RISO Risø National Laboratory - The Radiation Research Department Denmark RISÖ NATIONAL LABORATORY, RADIATION RESEARCH DEPARTMENT, DENMARK 8
NCRS The Swedish University of Agricultural Sciences Sweden SWEDISH UNIVERSITY OF AGRICULTURAL SCIENCES, SWEDEN 5

We have successfully matched the laboratory names to the MARIS standard laboratory names. We can now create a lookup table for the laboratory names.

Exported source
# Create a lookup table for laboratory names
lut_lab = lambda: Remapper(provider_lut_df=read_csv('LABORATORY_NAME.csv'),
                    maris_lut_fn= combine_lut_columns(lut_path=lab_lut_path, combine_cols=['lab','country']),
                    maris_col_id='lab_id',
                    maris_col_name='lab_country',
                    provider_col_to_match='LABORATORY_NAME',
                    provider_col_key='LABORATORY',
                    fname_cache='lab_helcom.pkl').generate_lookup_table(fixes=fixes_lab_names,as_df=False, overwrite=False)

We now create the callback RemapLabCB, which will remap the nuclide names using the lut_lab lookup table.

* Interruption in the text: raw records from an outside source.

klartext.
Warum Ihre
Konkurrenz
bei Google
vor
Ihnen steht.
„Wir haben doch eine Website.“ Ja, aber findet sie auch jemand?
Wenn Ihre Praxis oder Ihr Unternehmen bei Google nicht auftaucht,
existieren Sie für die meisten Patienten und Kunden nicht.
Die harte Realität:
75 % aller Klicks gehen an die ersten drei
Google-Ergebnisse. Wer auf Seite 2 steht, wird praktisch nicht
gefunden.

dfs = load_data(src_dir, use_cache=True)
tfm = Transformer(dfs, cbs=[
    RemapCB(fn_lut=lut_lab, col_remap='LAB', col_src='laboratory', dest_grps=['BIOTA','SEDIMENT','SEAWATER'])
    ])
tfm()
# For instance:
unique_labs = set()

# Get unique labs from all groups
for grp in ['BIOTA', 'SEAWATER', 'SEDIMENT']:
    if grp in tfm.dfs and 'laboratory' in tfm.dfs[grp].columns:
        # Get values and add to set
        labs = tfm.dfs[grp]['laboratory'].unique()
        unique_labs.update(labs)
    
print('Example of unique laboratory names: \n', unique_labs)
Example of unique laboratory names: 
 {'BFFG', 'LREB', 'SAAS', 'KRIL', 'EBRS', 'DHIG', 'LRPC', 'LEPA', 'CLOR', 'SSSI', 'SSSM', 'VTIG', 'STUK', 'NCRS', 'LVDC', 'IMGW', 'JORC', nan, 'LVEA', 'RISO', 'ERPC'}

Add Sample ID (REVIEW)

Tip

FEEDBACK FOR NEXT VERSION: Enhancing traceability of NetCDF entries to original samples in the datasource using a standardized SMP_ID.

Context:

Previously, the NetCDF output did not include a sample laboratory code (or SMP_ID), limiting our ability to trace data back to its source.

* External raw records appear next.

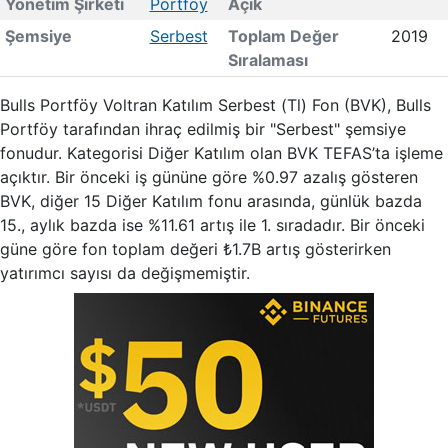
Yönetim Şirketi
Portföy
Açık
Şemsiye
Serbest
Toplam Değer
2019
Sıralaması
Bulls Portföy Voltran Katılım Serbest (Tl) Fon (BVK), Bulls
Portföy tarafından ihraç edilmiş bir "Serbest" şemsiye
fonudur. Kategorisi Diğer Katılım olan BVK TEFAS’ta işleme
açıktır. Bir önceki iş gününe göre %0.97 azalış gösteren
BVK, diğer 15 Diğer Katılım fonu arasında, günlük bazda
15., aylık bazda ise %11.61 artış ile 1. sıradadır. Bir önceki
güne göre fon toplam değeri ₺1.7B artış gösterirken
yatırımcı sayısı da değişmemiştir.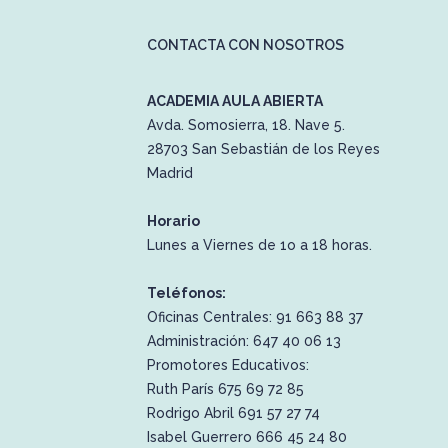
CONTACTA CON NOSOTROS
ACADEMIA AULA ABIERTA
Avda. Somosierra, 18. Nave 5.
28703 San Sebastián de los Reyes
Madrid
Horario
Lunes a Viernes de 1o a 18 horas.
Teléfonos:
Oficinas Centrales: 91 663 88 37
Administración: 647 40 06 13
Promotores Educativos:
Ruth París 675 69 72 85
Rodrigo Abril 691 57 27 74
Isabel Guerrero 666 45 24 80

Issue Identified: The KEY column in the HELCOM dataset, which combines a sample type, a laboratory code, and an integer sequence offers a way trace data back to the HELCOM source. The KEY is of type string which is not included in our NetCDF output. To include a way to trace data back to the HELCOM source, we propose to include a SMP_ID in the NetCDF output which is of type integer.

Proposed Solution: For the HELCOM dataset, where the KEY column includes unique codes like WDHIG1996246 (comprising sample type, lab code, and sequence), we propose encoding this into a structured SMP_ID. This SMP_ID will use standardized MARIS Lookup Tables (LUTs) to convert both the sample type and laboratory code into integers.

Implementation Details: - The SMP_ID will be formatted such that: - The first digit indicates the sample type (e.g., 1 for Seawater). - The next three digits represent the laboratory code (e.g., 313 for DHIG as standardized in dbo_lab.xlsx). - The remaining digits reflect the integer sequence from the HELCOM KEY. - Example: WDHIG1996246 becomes SMP_ID 13131996246.

Action Required: To adopt this approach, a review and update of the laboratory codes in the LUT (dbo_lab.xlsx) are necessary to ensure consistency and accuracy.

First we wil use check_unique_key_int to show the non unique integer part of the KEY column.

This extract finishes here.